Rogers redéfinit la notion de Self, qui on pense être. Le Self est un produit identitaire psychologique pure, mais socialement acquis. On a besoin d’estime et d’attention positive. Quand on sait que quelque chose de négatif peut attirer de l’attention positive : bruits plus forts, paroles. Ce besoin de d’attirer l’attention par la désapprobation.

C’est une niche sociale où l’on est dans notre groupe social et où l’on peut dire et penser : " j’ai une certaine estime de soi ". On est dans le narcissique. Les gens souffrent d’incongruence (inadaptation des parties d'une articulation disloquée, des extrémités d'un os fracturé ), (incongru : qui n’est pas convenable, déplacé), de  discrépance " (en philosophie, divergence, discordance) entre le rêve et la réalité au sujet de leur image.

Ce sont souvent des histoires de perceptions, cognitifs. Ce dysfonctionnement, Rogers emploie le terme " organisme de l’expérience " : quand on ne trouve pas sa base narcissique personnelle. Il y a une trop grande distance entre ce qui se vit et la réalité : angoisse, détresse, isolement. On projette sur les autres.

Que fait quand on observe une différence entre le self et la personne ?

C’est corrigeable en fournissant de l’attention inconditionnelle positive, qui n’a pas été le lot du patient. Le thérapeute qui apporte de l’attention inconditionnelle positive va être la branche d’appui du patient. Le but est de se réévaluer dans ses jugements de valeurs et de s’autoaccepter.

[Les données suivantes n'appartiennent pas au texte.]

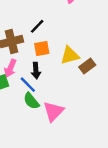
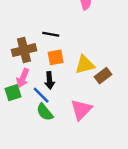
black line: (37, 26) -> (51, 34), turned 56
pink triangle: (53, 111) -> (81, 110), moved

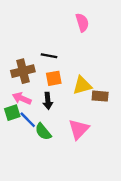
brown rectangle: (103, 76) -> (100, 96), turned 42
pink arrow: (23, 78) -> (22, 98), turned 90
blue line: (41, 95) -> (28, 120), moved

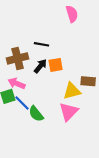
orange square: (54, 78) -> (56, 65), moved
yellow triangle: (82, 85) -> (72, 91), moved
black arrow: (48, 101) -> (40, 66), moved, turned -136

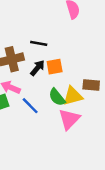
blue line: (22, 103) -> (30, 106), moved
green semicircle: (36, 114) -> (57, 97), moved

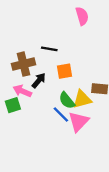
black arrow: (37, 68) -> (39, 81), moved
blue line: (30, 106) -> (61, 114), moved

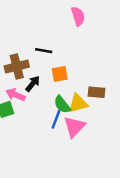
blue line: (61, 114) -> (56, 119), turned 66

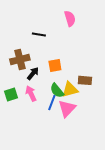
black line: (44, 51) -> (39, 34), moved
pink arrow: (15, 95) -> (31, 93), moved, turned 42

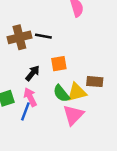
black line: (39, 34) -> (43, 36), moved
brown cross: (20, 59) -> (19, 37), moved
blue line: (52, 102) -> (25, 111), moved

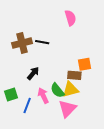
orange square: (59, 64) -> (85, 64), moved
brown rectangle: (95, 82) -> (74, 75), moved
pink arrow: (30, 97) -> (43, 95), moved

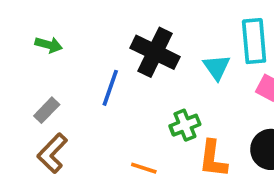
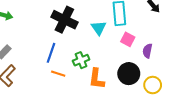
blue line: (110, 88) -> (51, 53), moved
orange line: (144, 168) -> (58, 74), moved

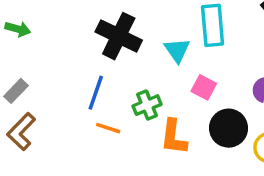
pink square: (128, 39) -> (204, 87), moved

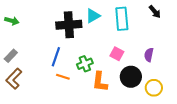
black cross: (119, 36) -> (69, 25), turned -30
cyan triangle: (177, 50) -> (93, 16), moved, turned 35

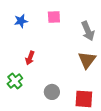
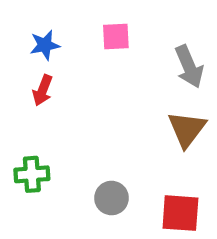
red arrow: (30, 58) -> (43, 90), moved
green cross: (15, 81) -> (32, 174), turned 35

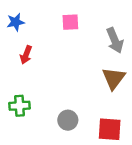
blue star: (45, 45) -> (16, 22), moved

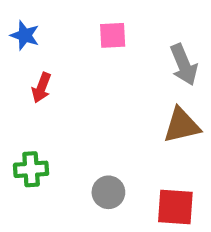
blue star: (16, 22) -> (25, 35), turned 30
brown triangle: (114, 78) -> (182, 125), turned 40

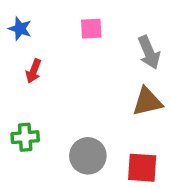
gray circle: (108, 192) -> (88, 156), size x1.4

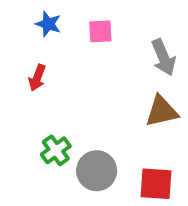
blue star: (20, 29) -> (48, 24), moved
green cross: (25, 137) -> (56, 150), moved, turned -32

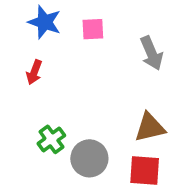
blue star: (48, 24) -> (45, 22), size x1.4
brown triangle: (162, 111) -> (150, 127), moved

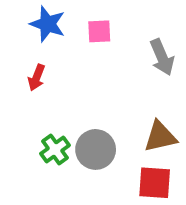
gray circle: (89, 158) -> (96, 149), moved

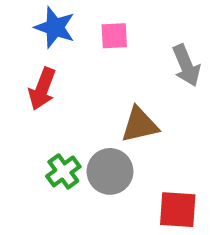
red arrow: (37, 78) -> (42, 89), size x1.4
brown triangle: (160, 137) -> (140, 125), moved

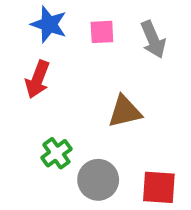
gray arrow: (186, 65) -> (153, 40), moved
gray circle: (110, 171) -> (98, 180), moved

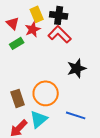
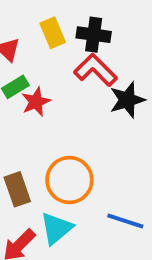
red star: (33, 29) -> (36, 102), moved
black star: (77, 68) -> (127, 100), moved

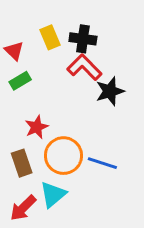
red star: (36, 102) -> (37, 127), moved
blue line: (125, 221) -> (102, 163), moved

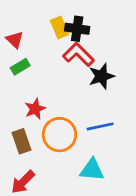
yellow rectangle: (50, 37) -> (59, 27), moved
blue line: (102, 163) -> (100, 126), moved, turned -30
cyan triangle: (53, 194) -> (92, 170), moved, turned 45

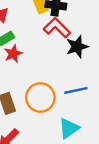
red star: (35, 109) -> (13, 54), moved
cyan triangle: (92, 170) -> (69, 128), turned -40

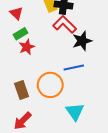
blue line: (76, 90) -> (74, 68), moved
cyan triangle: (69, 128) -> (75, 112), turned -30

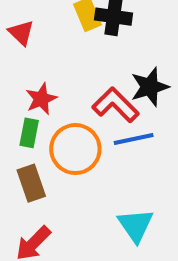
red L-shape: (65, 24) -> (116, 105), moved
green rectangle: (21, 34) -> (29, 133), moved, turned -48
orange circle: (50, 85) -> (75, 149), moved

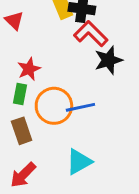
red L-shape: (116, 105) -> (91, 34), moved
blue line: (134, 139) -> (80, 107), moved
cyan triangle: (136, 225) -> (79, 162), moved, turned 36

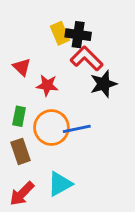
red triangle: (14, 20) -> (22, 67), moved
red star: (29, 69) -> (47, 85), moved, turned 30
cyan triangle: (79, 162) -> (60, 184), moved

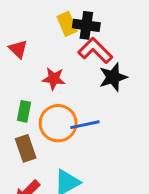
red triangle: (22, 67) -> (18, 49), moved

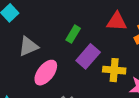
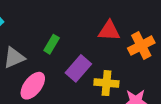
green rectangle: (73, 34) -> (52, 44), moved

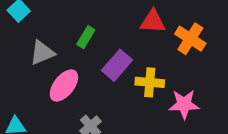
orange cross: (141, 46) -> (190, 39), turned -30

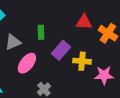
green rectangle: (86, 37) -> (41, 32), turned -32

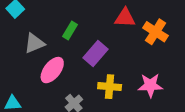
green rectangle: (41, 32) -> (70, 31), turned 32
yellow cross: (82, 61) -> (110, 87), moved

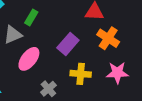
green rectangle: (70, 31) -> (31, 18), moved
orange cross: (156, 32) -> (108, 38), moved

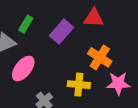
orange cross: (108, 38) -> (100, 57), moved
purple rectangle: (68, 44) -> (62, 31), moved

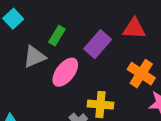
pink ellipse: (23, 69) -> (65, 72), moved
yellow cross: (79, 85) -> (100, 105), moved

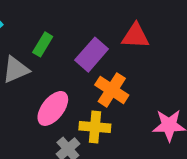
pink ellipse: (65, 72) -> (53, 108), moved
orange cross: (141, 74) -> (112, 90), moved

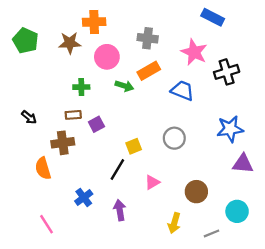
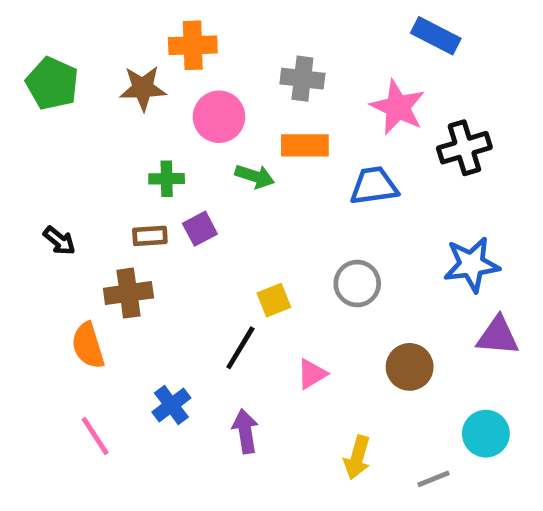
orange rectangle: (149, 71) -> (305, 145), turned 30
blue trapezoid: (182, 91) -> (374, 186), turned -30
purple square: (96, 124) -> (200, 229), moved
brown circle: (196, 192) -> (410, 367), moved
pink line: (46, 224) -> (95, 436), moved

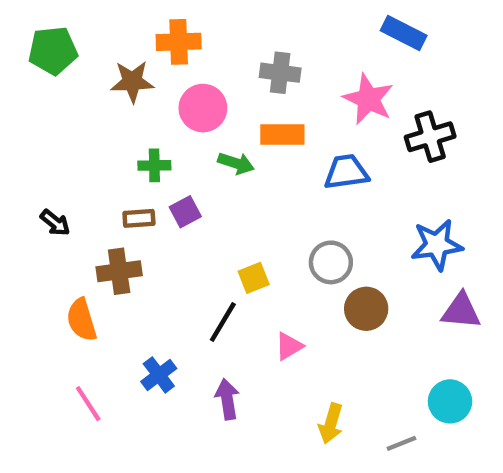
green pentagon: (52, 83) -> (53, 51), moved, turned -30
brown circle: (410, 367) -> (366, 309), moved

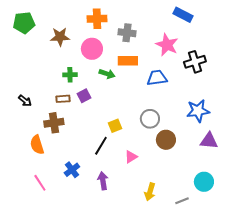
orange cross: (179, 42) -> (97, 19), moved

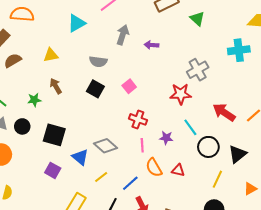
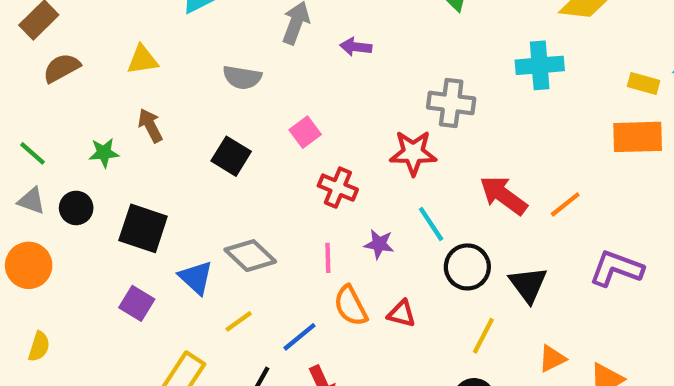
gray cross: (198, 70) -> (451, 103), turned 35
black square: (95, 89) -> (231, 156), moved
red cross: (138, 119) -> (338, 188), moved
black triangle: (237, 154) -> (528, 285), turned -30

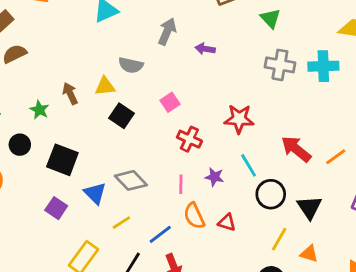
yellow triangle: (142, 60) -> (105, 86), moved
gray cross: (451, 103) -> (280, 65), moved
green star: (104, 153) -> (39, 110), turned 30
orange triangle: (552, 359) -> (309, 254), moved, turned 42

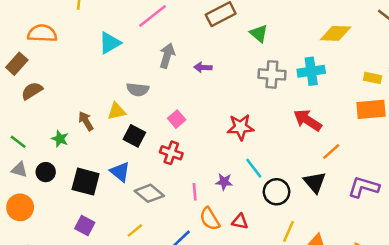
red cross: (189, 139) -> (171, 153), moved
red arrow: (296, 149) -> (308, 120), moved
blue triangle: (95, 193) -> (120, 172), moved
black triangle: (309, 207) -> (315, 182), moved
yellow line: (121, 223) -> (135, 230), moved

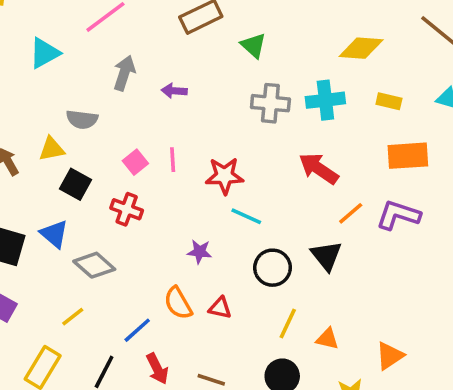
yellow rectangle: (373, 78) -> (389, 101), moved
cyan line: (254, 168) -> (246, 216), moved, turned -30
purple L-shape: (364, 187) -> (398, 215), moved
pink line: (195, 192) -> (173, 160), moved

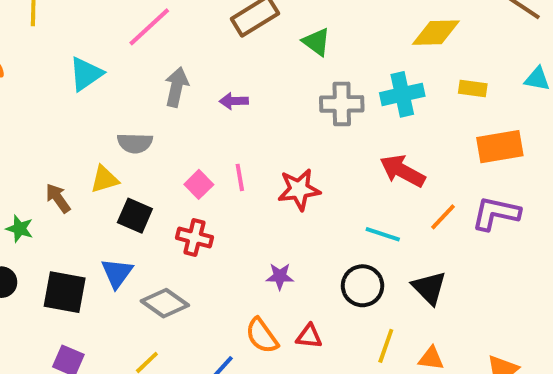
cyan line: (246, 216) -> (383, 234), moved
blue triangle: (54, 234) -> (117, 273), turned 32
black triangle: (326, 256) -> (429, 288), moved

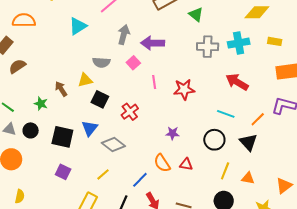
purple arrow: (234, 101) -> (153, 43), size x1.6
pink square: (199, 184) -> (133, 63), moved
orange line: (443, 217) -> (258, 119), moved
red cross: (194, 238) -> (130, 112), turned 36

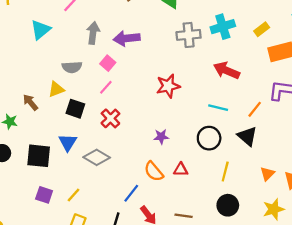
yellow rectangle: (275, 41) -> (262, 29), moved, turned -40
pink line: (154, 82) -> (106, 87), moved, turned 56
yellow line: (103, 174) -> (74, 195), moved
orange triangle: (248, 178) -> (267, 174), moved, turned -48

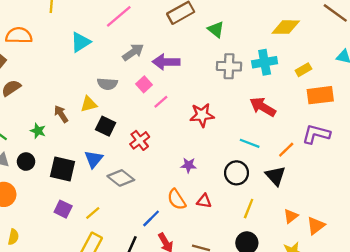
gray arrow: (93, 33) -> (133, 52), turned 40
pink line: (106, 87) -> (161, 102), moved

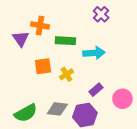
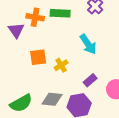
green rectangle: (65, 41) -> (60, 13), moved
cyan arrow: (94, 53) -> (88, 44), turned 60

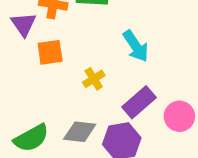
orange square: (38, 57) -> (50, 52), moved
purple rectangle: (90, 80) -> (139, 102), size x1.5

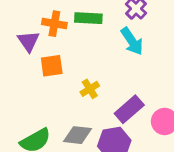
cyan arrow: (136, 46) -> (132, 41), moved

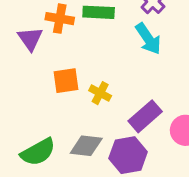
orange square: (52, 66) -> (66, 81), moved
yellow cross: (90, 89) -> (100, 93), turned -30

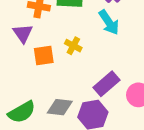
purple triangle: (30, 39) -> (23, 33), moved
yellow cross: (100, 93) -> (73, 46), moved

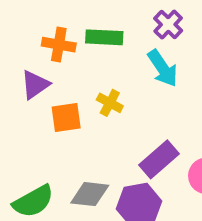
purple triangle: (23, 33) -> (35, 85), turned 30

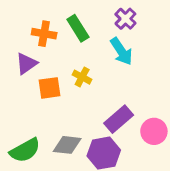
green rectangle: (104, 37) -> (78, 28), turned 55

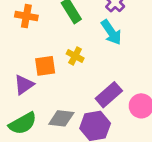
orange cross: (44, 34) -> (26, 16), moved
purple triangle: (26, 63) -> (24, 85), moved

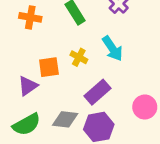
cyan arrow: (111, 32) -> (112, 49), moved
purple rectangle: (109, 95) -> (97, 92), moved

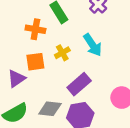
orange cross: (30, 17) -> (35, 29), moved
yellow cross: (79, 57) -> (62, 53), turned 32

Rogers est formé comme analyste. Il dit qu’une approche psychanalytique ne peut pas marcher. Il propose une thérapie centrée sur la personne en 9 points :

  1. Certaines caractéristiques chez les thérapeutes constituent les conditions nécessaires et suffisantes pour être effectives thérapeutiquement.
  2. Les thérapeutes sont immédiatement présent et accessibles aux clients, se basant sur les expériences de seconde en seconde dans la relation. On est nécessairement là.
  3.  

  4. La concentration intense et continuelle sur le monde phénoménologique du client. Se focaliser sur l’expérience phénoménologique du client, et pas sur l’instinct sexuel du client. Uniquement sur ce que le patient dit.
  5. Le processus thérapeutique est marqué par un changement dans la manière du client et sa capacité de vivre plus pleinement chaque moment dans le hic & nunc. Le processus est plus important que la structure.
  6. La thérapie de Rogers est basée sur un intérêt pour le processus du changement de la personnalité d’une personne, plutôt que pour la structure de la personnalité (moi, ca, Surmoi, etc.).
  7. La thérapie met l’accent sur le besoin de faire de la recherche pour en apprendre plus sur la psychothérapie. (Celle-ci ne se faisait pas trop en ce temps-là).
  8. La thérapie est basée sur l’hypothèse que les mêmes principes de psychothérapie s’appliquent à toutes les personnes, qu’elles soit catégorisées comme psychotiques, névrotiques ou normales.
  9. La thérapie est basée sur l’idée que la psychothérapie et la relation thérapeute-client et en fait un exemple spécialisé, un cas particulier des relation humaines primaires, positives et constructives en général.
  10. La théorie cherche à construire des formulations critiques à partir de l’expérience et ne cherche pas à déformer l’expérience pour qu’elle cadre avec la thérapie.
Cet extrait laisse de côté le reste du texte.